Materials and Methods
A 50-year-old Sudanese female presented to the emergency department complaining of anterior abdominal swelling in the left hypochondrial area associated with pain and fever. The swelling has started 10 days prior to hospital presentation and was gradually increasing in size during this period. Patient denied any other gastrointestinal symptoms. In her past medical history, she underwent an uncomplicated laparoscopic cholecystectomy for symptomatic gall stones 8 months earlier with uneventful postoperative course. On physical examination, the patient was febrile with pulse rate of 109 beat / min. BP was 120/75. Her abdomen was not distended and soft with no detectable organomegally. A fluctuant tender mass was present in the left hypochondrial area, with moderate surrounding erythema, and slightly warm overlying skin. Investigations revealed leukocytosis of 13,600. Abdominal Ultra Sound (US) demonstrated an 12x9-cm anterior abdominal wall, complex cystic mass suggestive of an abscess. Drainage under general anesthesia was done (Figure 1). The drained material was about 100mL of pus and retained gall stones (Figure 2). Culture was obtained, and the patient was then admitted for intravenous antibiotics and observation. Bacteriologic cultures of fluid were positive for Klebsiella, and Enterobacter. The patient did well and discharged home on day 3 with oral ciprofloxacin. Postoperatively, she was free of symptoms at 2-week and wound completely healed within 4-week follow-up visits.
Discussion
Laparoscopic cholecystectomy has become the treatment of choice for patients with gallbladder disease.

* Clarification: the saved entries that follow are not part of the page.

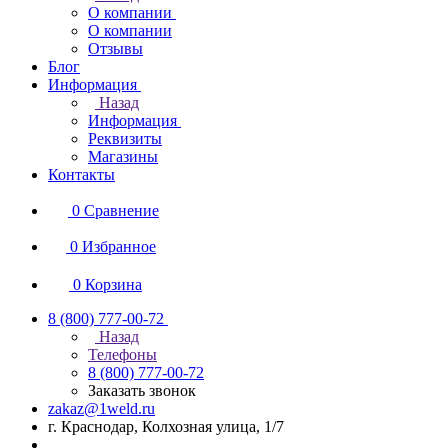
О компании
О компании
Отзывы
Блог
Информация
Назад
Информация
Реквизиты
Магазины
Контакты
0
Сравнение
0
Избранное
0
Корзина
8 (800) 777-00-72
Назад
Телефоны
8 (800) 777-00-72
Заказать звонок
zakaz@1weld.ru
г. Краснодар, Колхозная улица, 1/7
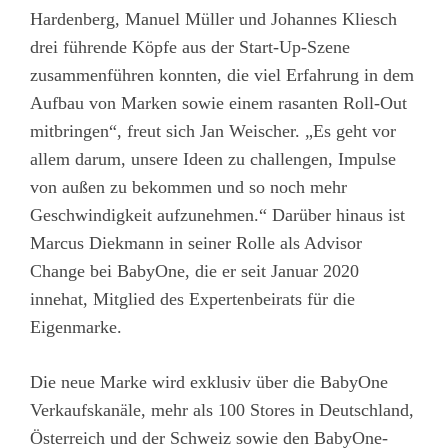
Hardenberg, Manuel Müller und Johannes Kliesch
drei führende Köpfe aus der Start-Up-Szene
zusammenführen konnten, die viel Erfahrung in dem
Aufbau von Marken sowie einem rasanten Roll-Out
mitbringen“, freut sich Jan Weischer. „Es geht vor
allem darum, unsere Ideen zu challengen, Impulse
von außen zu bekommen und so noch mehr
Geschwindigkeit aufzunehmen.“ Darüber hinaus ist
Marcus Diekmann in seiner Rolle als Advisor
Change bei BabyOne, die er seit Januar 2020
innehat, Mitglied des Expertenbeirats für die
Eigenmarke.
Die neue Marke wird exklusiv über die BabyOne
Verkaufskanäle, mehr als 100 Stores in Deutschland,
Österreich und der Schweiz sowie den BabyOne-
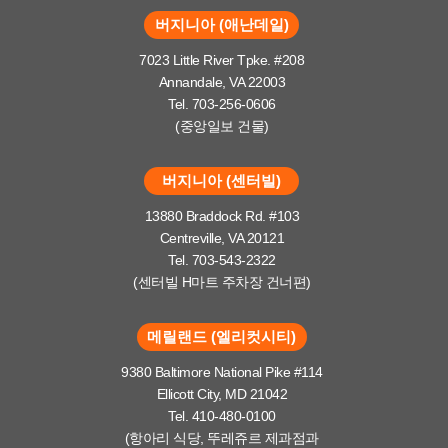
버지니아 (애난데일)
7023 Little River Tpke. #208
Annandale, VA 22003
Tel. 703-256-0606
(중앙일보 건물)
버지니아 (센터빌)
13880 Braddock Rd. #103
Centreville, VA 20121
Tel. 703-543-2322
(센터빌 H마트 주차장 건너편)
메릴랜드 (엘리컷시티)
9380 Baltimore National Pike #114
Ellicott City, MD 21042
Tel. 410-480-0100
(항아리 식당, 뚜레쥬르 제과점과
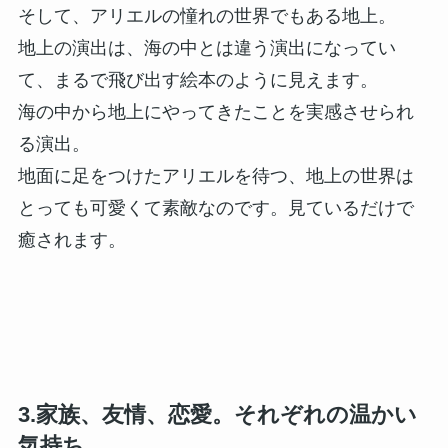
そして、アリエルの憧れの世界でもある地上。
地上の演出は、海の中とは違う演出になってい
て、まるで飛び出す絵本のように見えます。
海の中から地上にやってきたことを実感させられ
る演出。
地面に足をつけたアリエルを待つ、地上の世界は
とっても可愛くて素敵なのです。見ているだけで
癒されます。
3.家族、友情、恋愛。それぞれの温かい
気持ち。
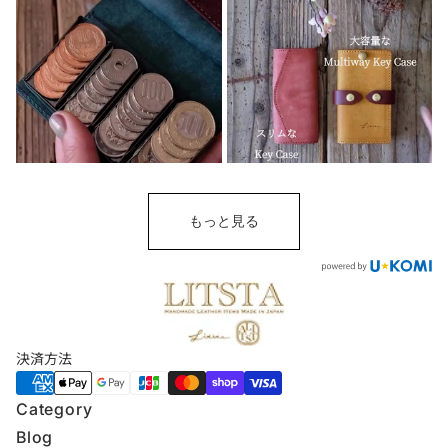
もっと見る
決済方法
Category
Blog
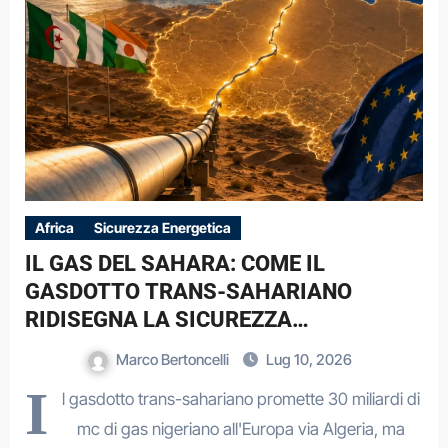
Africa
Sicurezza Energetica
IL GAS DEL SAHARA: COME IL
GASDOTTO TRANS-SAHARIANO
RIDISEGNA LA SICUREZZA
ENERGETICA EUROPEA
Marco Bertoncelli
Lug 10, 2026
I
l gasdotto trans-sahariano promette 30 miliardi di
mc di gas nigeriano all'Europa via Algeria, ma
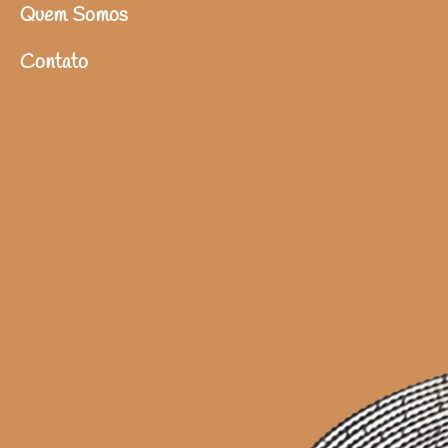
Quem Somos
Contato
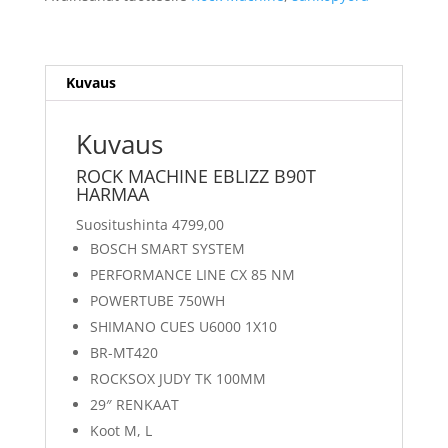
Kuvaus
Kuvaus
ROCK MACHINE EBLIZZ B90T
HARMAA
Suositushinta 4799,00
BOSCH SMART SYSTEM
PERFORMANCE LINE CX 85 NM
POWERTUBE 750WH
SHIMANO CUES U6000 1X10
BR-MT420
ROCKSOX JUDY TK 100MM
29″ RENKAAT
Koot M, L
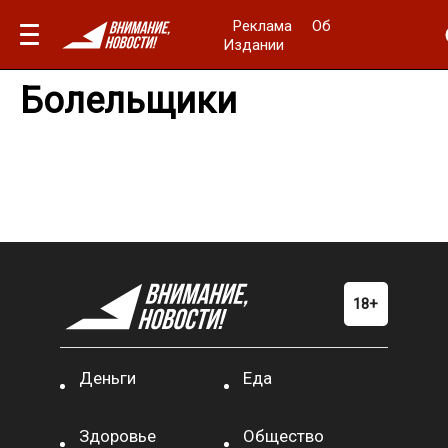
Реклама
Об
Издании
Болельщики
Деньги
Еда
Здоровье
Общество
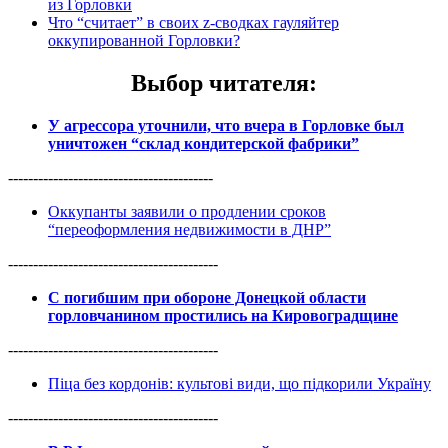
из Горловки
Что “считает” в своих z-сводках гауляйтер
оккупированной Горловки?
Выбор читателя
:
У агрессора уточнили, что вчера в Горловке был
уничтожен “склад кондитерской фабрики”
-----------------------------------------
Оккупанты заявили о продлении сроков
“переоформления недвижимости в ДНР”
------------------------------------------
С погибшим при обороне Донецкой области
горловчанином простились на Кировоградщине
------------------------------------------
Піца без кордонів: культові види, що підкорили Україну
------------------------------------------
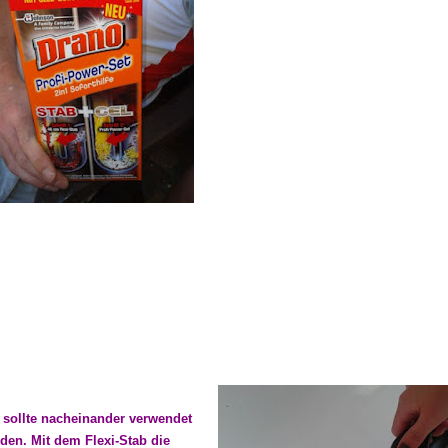
 sollte nacheinander verwendet
den. Mit dem Flexi-Stab die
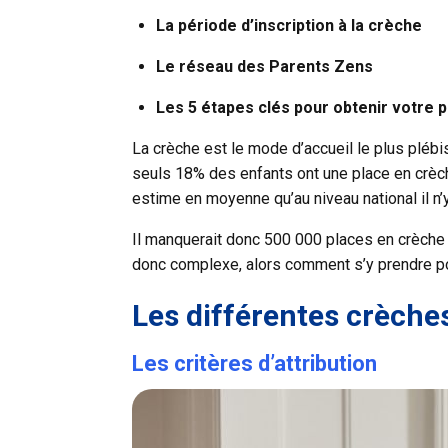
La période d’inscription à la crèche
Le réseau des Parents Zens
Les 5 étapes clés pour obtenir votre 
La crèche est le mode d’accueil le plus plébi
seuls 18% des enfants ont une place en crèch
estime en moyenne qu’au niveau national il n’
Il manquerait donc 500 000 places en crèche 
donc complexe, alors comment s’y prendre po
Les différentes crèches
Les critères d’attribution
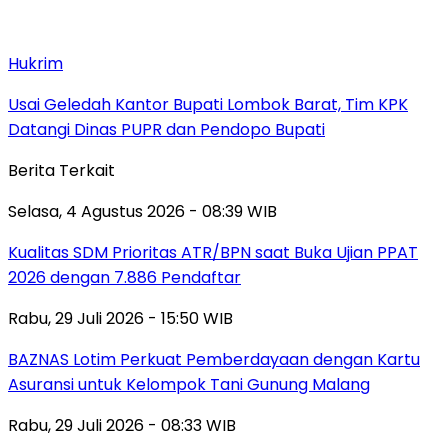
Hukrim
Usai Geledah Kantor Bupati Lombok Barat, Tim KPK
Datangi Dinas PUPR dan Pendopo Bupati
Berita Terkait
Selasa, 4 Agustus 2026 - 08:39 WIB
Kualitas SDM Prioritas ATR/BPN saat Buka Ujian PPAT
2026 dengan 7.886 Pendaftar
Rabu, 29 Juli 2026 - 15:50 WIB
BAZNAS Lotim Perkuat Pemberdayaan dengan Kartu
Asuransi untuk Kelompok Tani Gunung Malang
Rabu, 29 Juli 2026 - 08:33 WIB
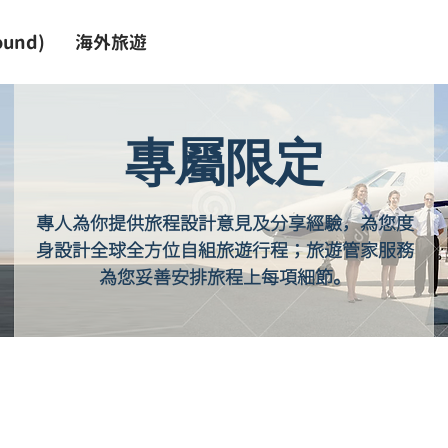
und)
海外旅遊
專屬限定
專人為你提供旅程設計意見及分享經驗，為您度
身設計全球全方位自組旅遊行程；旅遊管家服務
為您妥善安排旅程上每項細節。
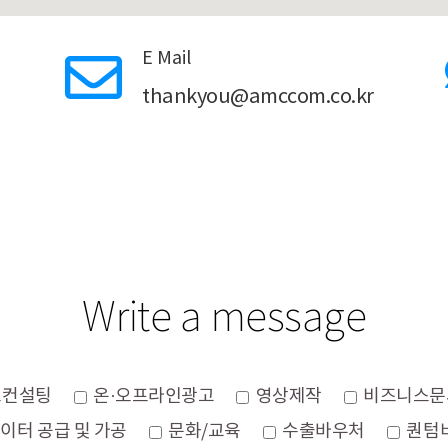
E Mail
thankyou@amccom.co.kr
Write a message
스컨설팅
온·오프라인광고
영상제작
비즈니스문
이터 공급 및 가공
문화/교육
수출바우처
퀀텀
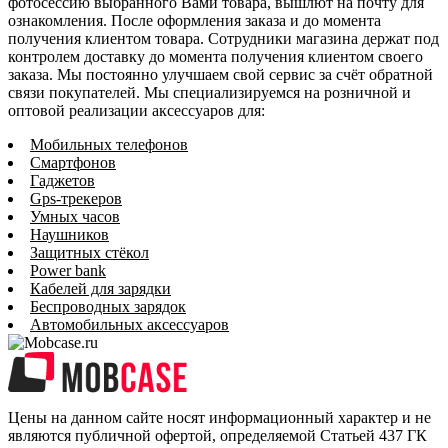
фотосессию выбранного Вами товара, вышлют на почту для
ознакомления. После оформления заказа и до момента
получения клиентом товара. Сотрудники магазина держат под
контролем доставку до момента получения клиентом своего
заказа. Мы постоянно улучшаем свой сервис за счёт обратной
связи покупателей. Мы специализируемся на розничной и
оптовой реализации аксессуаров для:
Мобильных телефонов
Смартфонов
Гаджетов
Gps-трекеров
Умных часов
Наушников
Защитных стёкол
Power bank
Кабелей для зарядки
Беспроводных зарядок
Автомобильных аксессуаров
Цены на данном сайте носят информационный характер и не
являются публичной офертой, определяемой Статьей 437 ГК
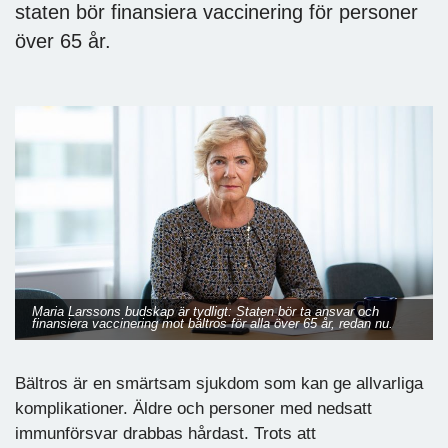
staten bör finansiera vaccinering för personer
över 65 år.
Maria Larssons budskap är tydligt: Staten bör ta ansvar och
finansiera vaccinering mot bältros för alla över 65 år, redan nu.
Bältros är en smärtsam sjukdom som kan ge allvarliga
komplikationer. Äldre och personer med nedsatt
immunförsvar drabbas hårdast. Trots att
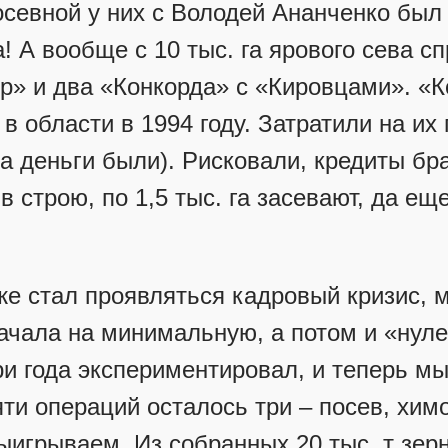
осевной у них с Володей Ананченко был
га! А вообще с 10 тыс. га ярового сева с
ир» и два «Конкорда» с «Кировцами». «
 области в 1994 году. Затратили на их 
да деньги были). Рисковали, кредиты бр
 в строю, по 1,5 тыс. га засевают, да е
 уже стал проявляться кадровый кризис,
ачала на минимальную, а потом и «нул
и года экспериментировал, и теперь мы
ти операций осталось три – посев, хим
ыигрываем. Из собранных 20 тыс. т зерн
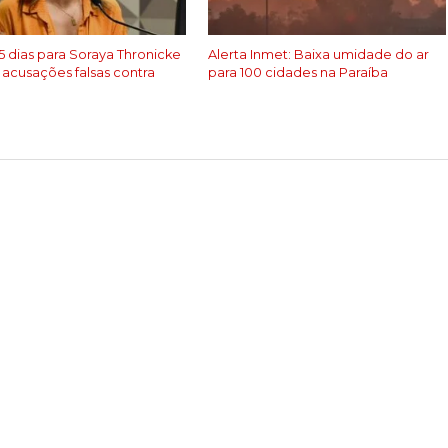
5 dias para Soraya Thronicke
Alerta Inmet: Baixa umidade do ar
 acusações falsas contra
para 100 cidades na Paraíba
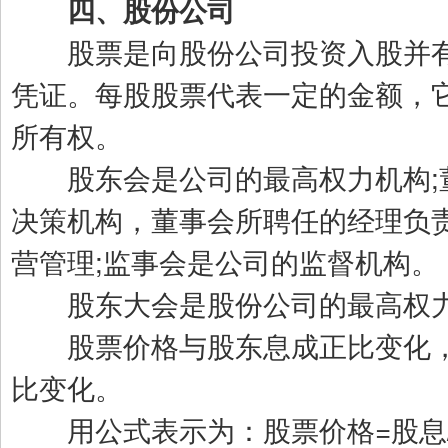
四、股份公司
股票是向股份公司投资入股并有
凭证。每股股票代表一定的金额，
所有权。
股东会是公司的最高权力机构;
决策机构，董事会所聘任的经理负
营管理;监事会是公司的监督机构。
股东大会是股份公司的最高权
股票价格与股东息成正比变化，
比变化。
用公式表示为：股票价格=股息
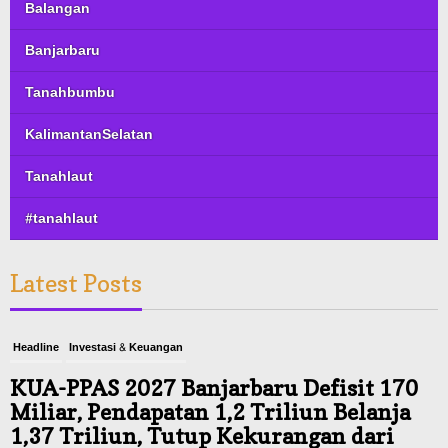
Balangan
Banjarbaru
Tanahbumbu
KalimantanSelatan
Tanahlaut
#tanahlaut
Latest Posts
Headline
Investasi & Keuangan
KUA-PPAS 2027 Banjarbaru Defisit 170
Miliar, Pendapatan 1,2 Triliun Belanja
1,37 Triliun, Tutup Kekurangan dari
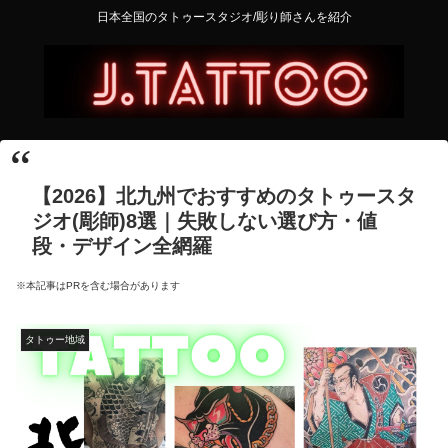
日本全国のタトゥースタジオ/彫り師さんを紹介
【2026】北九州でおすすめのタトゥースタ
ジオ(彫師)8選｜失敗しない選び方・値
段・デザイン全網羅
※本記事はPRを含む場合があります
タトゥー地域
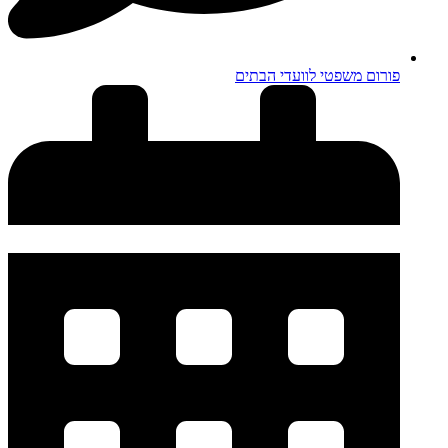
פורום משפטי לוועדי הבתים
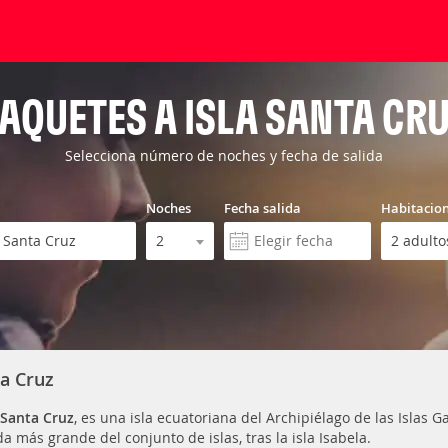
AQUETES A ISLA SANTA CR
Selecciona número de noches y fecha de salida
Noches
Fecha salida
Habitacio
ta Cruz
 Santa Cruz
, es una isla ecuatoriana del Archipiélago de las Islas G
a más grande del conjunto de islas, tras la isla Isabela.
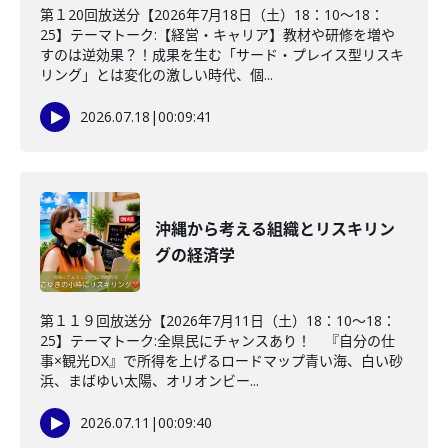
第１20回放送分【2026年7月18日（土）18：10～18：
25】テーマトーク:【経営・キャリア】教材や研修を増や
すのは逆効果？！成果を生む「サード・プレイス型リスキ
リング」とは変化の激しい時代、個...
2026.07.18
|
00:09:41
沖縄から考える組織とリスキリン
グの経済学
第１１９回放送分【2026年7月11日（土）18：10～18：
25】テーマトーク:全県民にチャンスあり！ 『自分の仕
事×観光DX』で所得を上げるロードマップ青い海、白い砂
浜、まばゆい太陽、オリオンビー...
2026.07.11
|
00:09:40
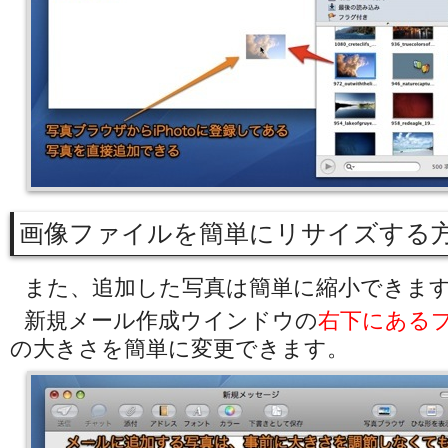
画像ファイルを簡単にリサイズする
また、追加した写真は簡単に縮小できま
新規メール作成ウインドウの
右下にある
の大きさを簡単に変更できます。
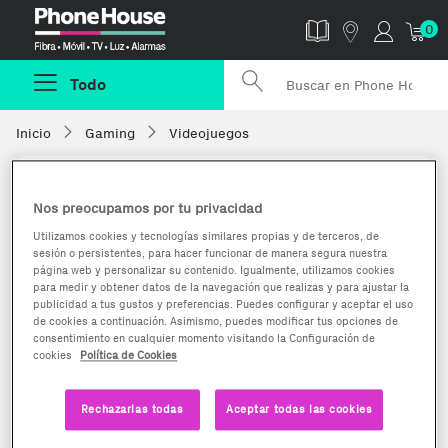
Phonehouse
0
Todo
Inicio
Gaming
Videojuegos
Nos preocupamos por tu privacidad
Utilizamos cookies y tecnologías similares propias y de terceros, de
sesión o persistentes, para hacer funcionar de manera segura nuestra
página web y personalizar su contenido. Igualmente, utilizamos cookies
para medir y obtener datos de la navegación que realizas y para ajustar la
publicidad a tus gustos y preferencias. Puedes configurar y aceptar el uso
de cookies a continuación. Asimismo, puedes modificar tus opciones de
consentimiento en cualquier momento visitando la Configuración de
cookies
Política de Cookies
Rechazarlas todas
Aceptar todas las cookies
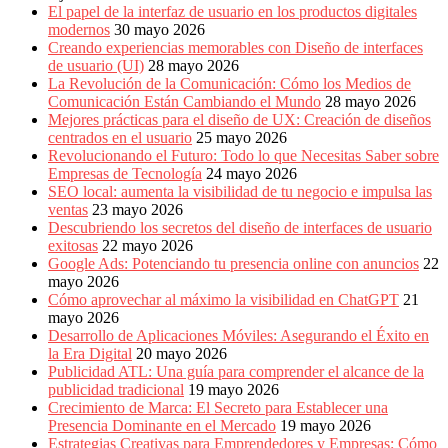
El papel de la interfaz de usuario en los productos digitales
modernos
30 mayo 2026
Creando experiencias memorables con Diseño de interfaces
de usuario (UI)
28 mayo 2026
La Revolución de la Comunicación: Cómo los Medios de
Comunicación Están Cambiando el Mundo
28 mayo 2026
Mejores prácticas para el diseño de UX: Creación de diseños
centrados en el usuario
25 mayo 2026
Revolucionando el Futuro: Todo lo que Necesitas Saber sobre
Empresas de Tecnología
24 mayo 2026
SEO local: aumenta la visibilidad de tu negocio e impulsa las
ventas
23 mayo 2026
Descubriendo los secretos del diseño de interfaces de usuario
exitosas
22 mayo 2026
Google Ads: Potenciando tu presencia online con anuncios
22
mayo 2026
Cómo aprovechar al máximo la visibilidad en ChatGPT
21
mayo 2026
Desarrollo de Aplicaciones Móviles: Asegurando el Éxito en
la Era Digital
20 mayo 2026
Publicidad ATL: Una guía para comprender el alcance de la
publicidad tradicional
19 mayo 2026
Crecimiento de Marca: El Secreto para Establecer una
Presencia Dominante en el Mercado
19 mayo 2026
Estrategias Creativas para Emprendedores y Empresas: Cómo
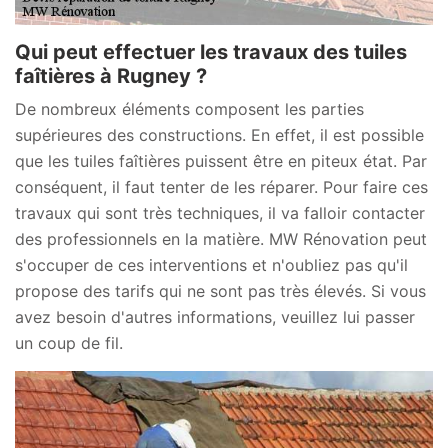
Qui peut effectuer les travaux des tuiles
faîtières à Rugney ?
De nombreux éléments composent les parties
supérieures des constructions. En effet, il est possible
que les tuiles faîtières puissent être en piteux état. Par
conséquent, il faut tenter de les réparer. Pour faire ces
travaux qui sont très techniques, il va falloir contacter
des professionnels en la matière. MW Rénovation peut
s'occuper de ces interventions et n'oubliez pas qu'il
propose des tarifs qui ne sont pas très élevés. Si vous
avez besoin d'autres informations, veuillez lui passer
un coup de fil.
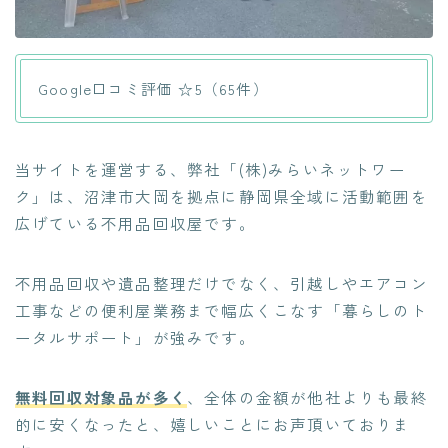
Google口コミ評価 ☆5（65件）
当サイトを運営する、弊社「(株)みらいネットワー
ク」は、沼津市大岡を拠点に静岡県全域に活動範囲を
広げている不用品回収屋です。
不用品回収や遺品整理だけでなく、引越しやエアコン
工事などの便利屋業務まで幅広くこなす「暮らしのト
ータルサポート」が強みです。
無料回収対象品が多く
、全体の金額が他社よりも最終
的に安くなったと、嬉しいことにお声頂いておりま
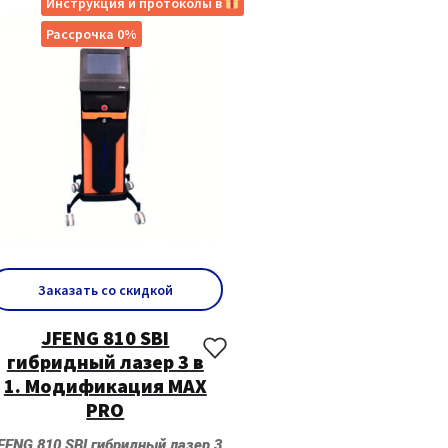
Инструкция и протоколы в
Рассрочка 0%
Заказать со скидкой
JFENG 810 SBI
гибридный лазер 3 в
1. Модификация MAX
PRO
FENG 810 SBI гибридный лазер 3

However, it has increased inherent risks of gallbladder tears and spilled stones, when compared with the open one [5,6]. In some studies the frequency of stone spillage was reported to be from 5.7% to 36% [7]. However, reported complications from retained stones are occurred in only 0.08% to 6% of laparoscopic cholecystectomies [8]. Abdominal wall abscesses represent 18% of all complications from retained stones [9]. Several factors contribute to the causes of retained stones within the subcutaneous tissues. The facts that the incidence increases when the operation is performed for an acutely inflamed gallbladder, in males, the elderly, obese patients, or in the presence of adhesions are noted by Hawasli [10]. Loss of a cystic duct clip, laceration by an instrument, and tearing during retrieval through a port site, are other causes of spillage of the gallbladder contents [11]. The usage of a retrieval bag is the most efficient method of preventing retained subcutaneous gallstones. It avoids further contamination of the peritoneal cavity and protects the port site from stones or contaminated fluids [5]. Any suspected spillage of stones should be documented clearly in the operative report so that any future complications from such stones can be more easily diagnosed. If a gallstone abscess does occur, as in our case, drainage of the abscess should be performed with retrieve to all spillaged stones. Then the patient should be placed on antibiotics to cover the infection.
Conclusion
Retained stone should be considered in any patient with foreign body in the subcutaneous tissues after a laparoscopic cholecystectomy. The use of retrieval device avoids stone spillage. Spilled gallstones always should be removed when possible. In delayed presentations of abdominal wall abscesses due to Spilled gallstones, open drainage and retrieval of the stones followed by antibiotics should achieve adequate results.